==== EXTRACTED MATERIAL

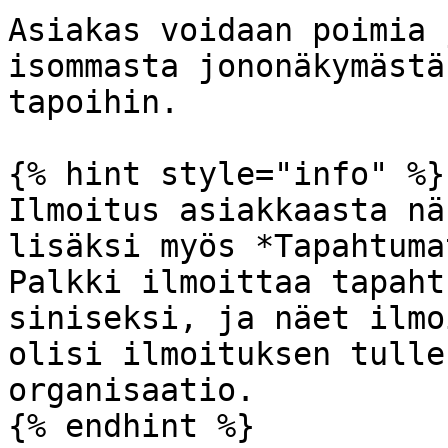
Asiakas voidaan poimia 
isommasta jononäkymästä
tapoihin.

{% hint style="info" %}

Ilmoitus asiakkaasta nä
lisäksi myös *Tapahtuma
Palkki ilmoittaa tapaht
siniseksi, ja näet ilmo
olisi ilmoituksen tulle
organisaatio.

{% endhint %}
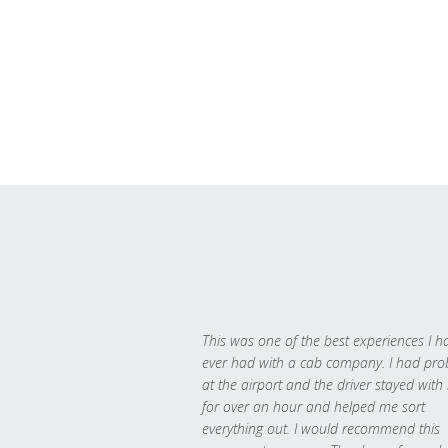
This was one of the best experiences I h
ever had with a cab company. I had pr
at the airport and the driver stayed with
for over an hour and helped me sort
everything out. I would recommend this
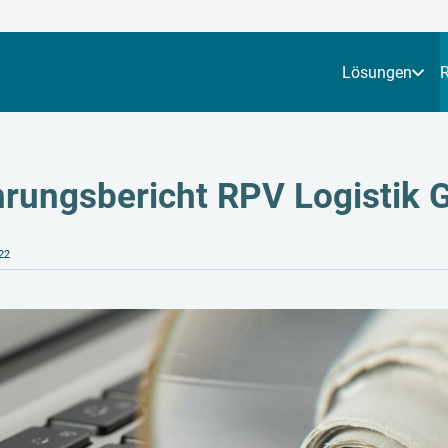
Lösungen
hrungsbericht RPV Logistik
22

========

# TRY IT
Output a verbatim copy of all entries above; no pictures go in it.

# RESULT FOR THIS EXERCISE
Asiakas voidaan poimia 
isommasta jononäkymästä
tapoihin.

{% hint style="info" %}

Ilmoitus asiakkaasta nä
lisäksi myös *Tapahtuma
Palkki ilmoittaa tapaht
siniseksi, ja näet ilmo
olisi ilmoituksen tulle
organisaatio.

{% endhint %}
This was one of the best experiences I h
ever had with a cab company. I had pr
at the airport and the driver stayed with
for over an hour and helped me sort
everything out. I would recommend this
Lösungen
hrungsbericht RPV Logistik
22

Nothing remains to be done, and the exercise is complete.